Et le Québec dans tout ça?
C’est que le B-52 avait décollé de la base de Plattsburgh à 35 km de la frontière du Québec et à 80 km au sud de Montréal. L’incendie aurait pu se déclarer alors qu’il survolait pendant des heures le Québec pour rejoindre la mer de Baffin.
La 380e escadre de bombardement du Strategic Air Command avec ses bombardiers et ses armes thermonucléaires y a été basée de juillet 1955 à septembre 1995. Un accident semblable aurait donc pu se produire de multiples fois au Québec alors que des bombardiers nucléaires allaient et venaient au-dessus de chez nous.
C’est même déjà arrivé une fois, heureusement sans conséquence funeste. Le 10 novembre 1950, la détonation non atomique d’une bombe nucléaire s’est produite au sud-ouest de Rivière-du-Loup. Plusieurs habitants du village de Saint-André-de-Kamouraska ont observé un flash fulgurant au milieu du fleuve accompagné d’une épaisse fumée. Dans les jours suivants, Ottawa a publié un laconique communiqué affirmant qu’un avion américain avait connu une avarie au-dessus du Saint-Laurent en volant en direction des États-Unis. Un point, c’est tout.
Que s’est-il passé?
En juin 1950, après l’invasion de la Corée du Sud par la Corée du Nord, soutenue par l’Union soviétique, Washington craint que cela dégénère en guerre mondiale avec l’URSS, qui possède maintenant l’arme atomique. L’ambassadeur américain à Ottawa demande au premier ministre Louis Saint-Laurent de permettre le déploiement à Goose Bay au Labrador de bombardiers nucléaires B-50, afin de les rapprocher de leurs cibles dans la région de Mourmansk. St-Laurent acquiesce, sans même en parler à son cabinet.
Lorsque les Américains se convainquent que le conflit sera circonscrit à la péninsule coréenne, ils rappellent leurs bombardiers atomiques. En route, un des B-50 présente des problèmes de moteurs. Il est armé d’une bombe Fat Man, comme celle qui a pulvérisé Nagasaki en 1945. Par mesure préventive, le commandant de bord largue la bombe dans le fleuve sans sa charge nucléaire.
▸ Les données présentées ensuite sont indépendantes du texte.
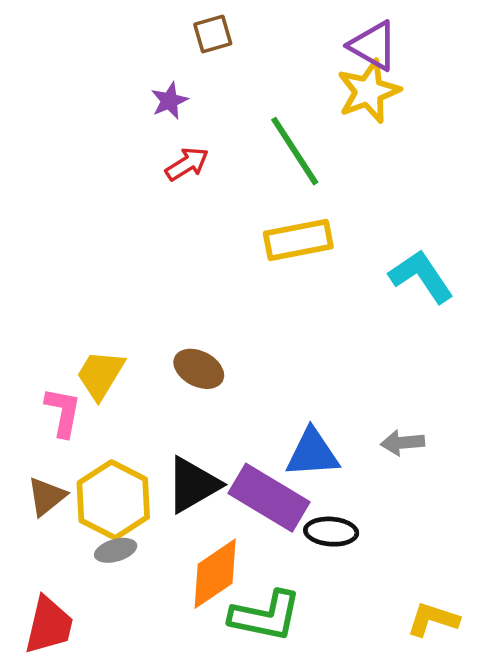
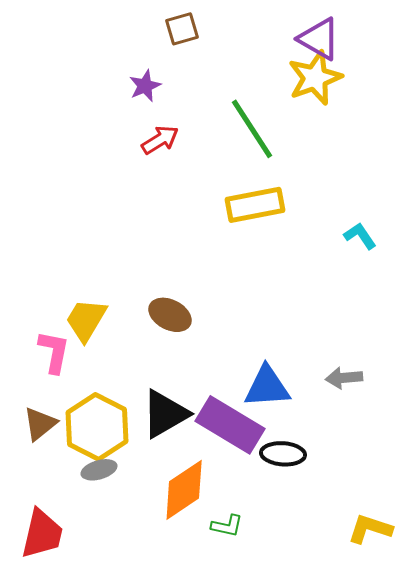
cyan L-shape: (421, 276) -> (360, 236), size x0.6
green L-shape: (266, 616) -> (227, 526), size x0.5

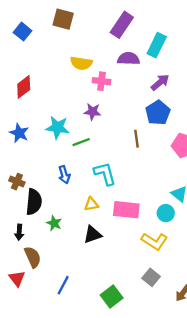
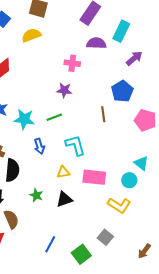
yellow semicircle: (81, 63) -> (31, 35), moved, turned 150
purple arrow: (160, 82) -> (134, 58), moved
cyan star: (58, 127) -> (24, 119), moved
green star: (54, 223) -> (36, 195), moved
gray square: (151, 277) -> (105, 237), moved
blue line: (63, 285) -> (50, 244), moved

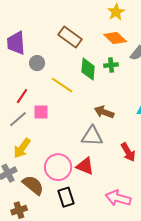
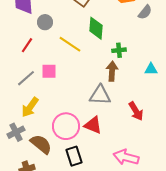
green cross: (111, 65) -> (119, 50), moved
red line: (22, 96) -> (27, 45), moved
brown arrow: (104, 112) -> (112, 71), turned 72

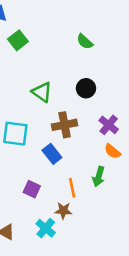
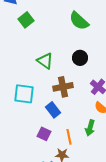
green semicircle: (85, 42) -> (79, 21), size x1.5
purple square: (32, 189) -> (44, 134), moved

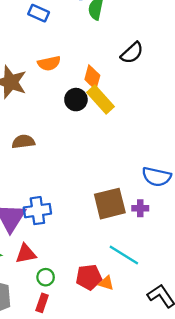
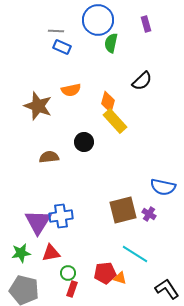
black circle: (76, 100) -> (84, 142), moved
purple cross: (140, 208) -> (149, 214), turned 32
red rectangle: (42, 303) -> (72, 289), moved

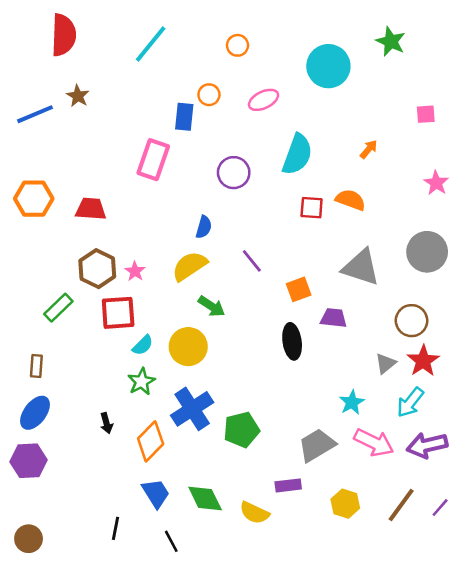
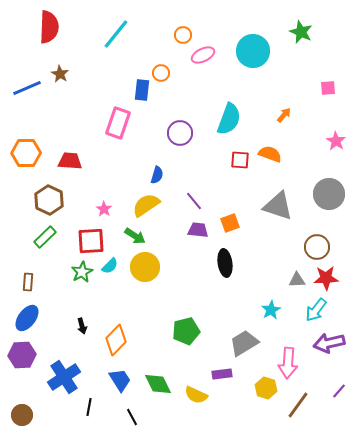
pink ellipse: (264, 100) -> (203, 55), moved
brown hexagon: (97, 269) -> (49, 200), moved
green arrow: (212, 306) -> (135, 236), moved
purple trapezoid: (334, 318) -> (198, 230), moved
red star: (423, 361) -> (326, 278), turned 30
gray triangle: (386, 363) -> (297, 280), turned 36
green star: (141, 382) -> (82, 272), moved
blue cross: (192, 409) -> (64, 377), moved
pink arrow: (374, 443) -> (288, 363), moved, turned 68
brown line: (401, 505) -> (298, 405), moved

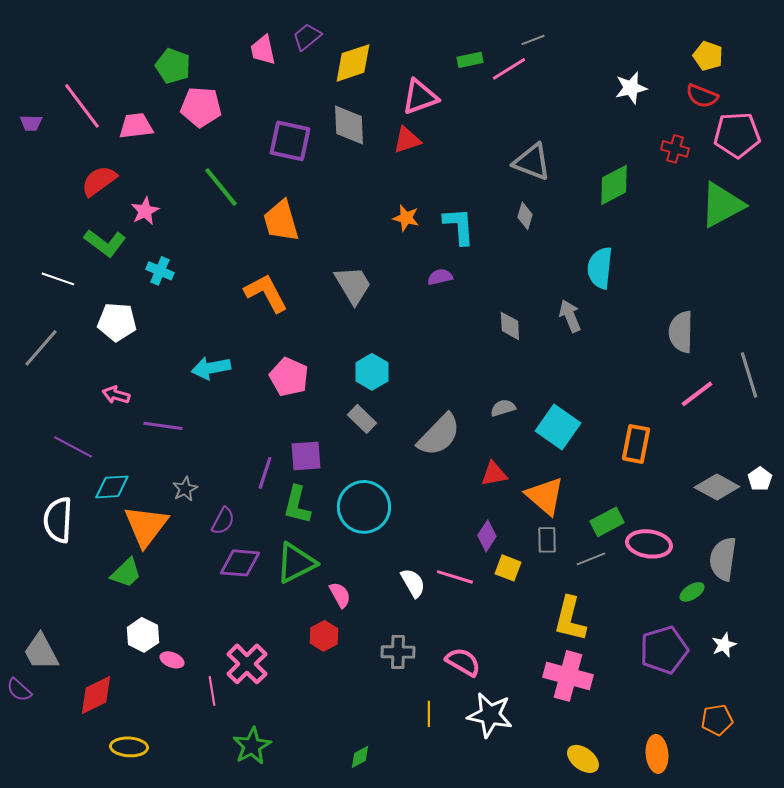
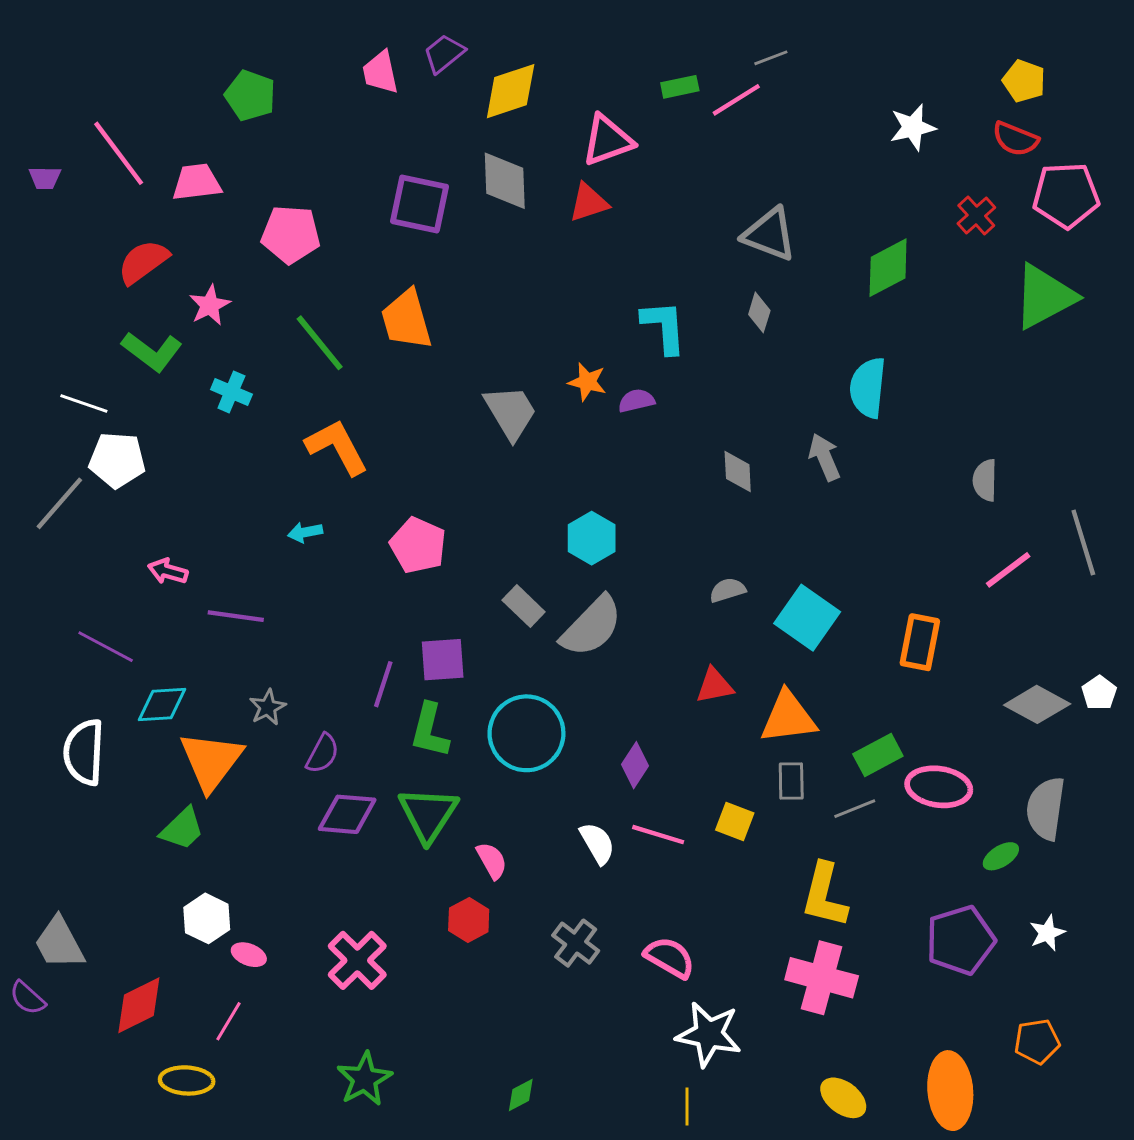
pink pentagon: (201, 107) -> (291, 234), moved
red cross: (675, 149) -> (976, 216), turned 32
green line: (221, 187) -> (320, 343), moved
orange star: (406, 218) -> (587, 382), moved
orange L-shape: (266, 293) -> (337, 447), moved
white pentagon: (117, 322) -> (117, 460), moved
gray semicircle: (681, 332) -> (985, 480), size x0.7
cyan arrow: (211, 368) -> (305, 532), size x0.6
cyan hexagon: (372, 372) -> (592, 538), moved
gray semicircle: (439, 435) -> (592, 626), moved
orange triangle: (545, 496) -> (788, 717), turned -48
purple diamond: (487, 536) -> (635, 765), moved
green triangle: (296, 563) -> (428, 814), turned -30
gray cross: (398, 652) -> (576, 943), turned 36
pink line: (212, 691) -> (229, 1021), moved, turned 40
yellow line: (429, 714) -> (687, 1106), moved
orange ellipse: (657, 754) -> (950, 1091), size x1.4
Une partie de ses débris reposent toujours au fond du Saint-Laurent.
On a aussi eu des armes nucléaires US déployées ici au Québec. Les Américains ont tordu le bras du premier ministre Lester Pearson pour qu’il consente à ce que des missiles nucléaires Bomarc soient positionnés à La Macaza, près de Mont-Tremblant. Des missiles nucléaires américains Genie équipaient également les intercepteurs CF-101 basés à Bagotville au Saguenay–Lac-Saint-Jean et à Val-d’Or. Seuls des militaires américains sur place pouvaient les armer.
On est chanceux au Québec d’avoir évité une catastrophe nucléaire avec toutes les armes atomiques qui proliféraient autour de nous pendant près de 50 ans.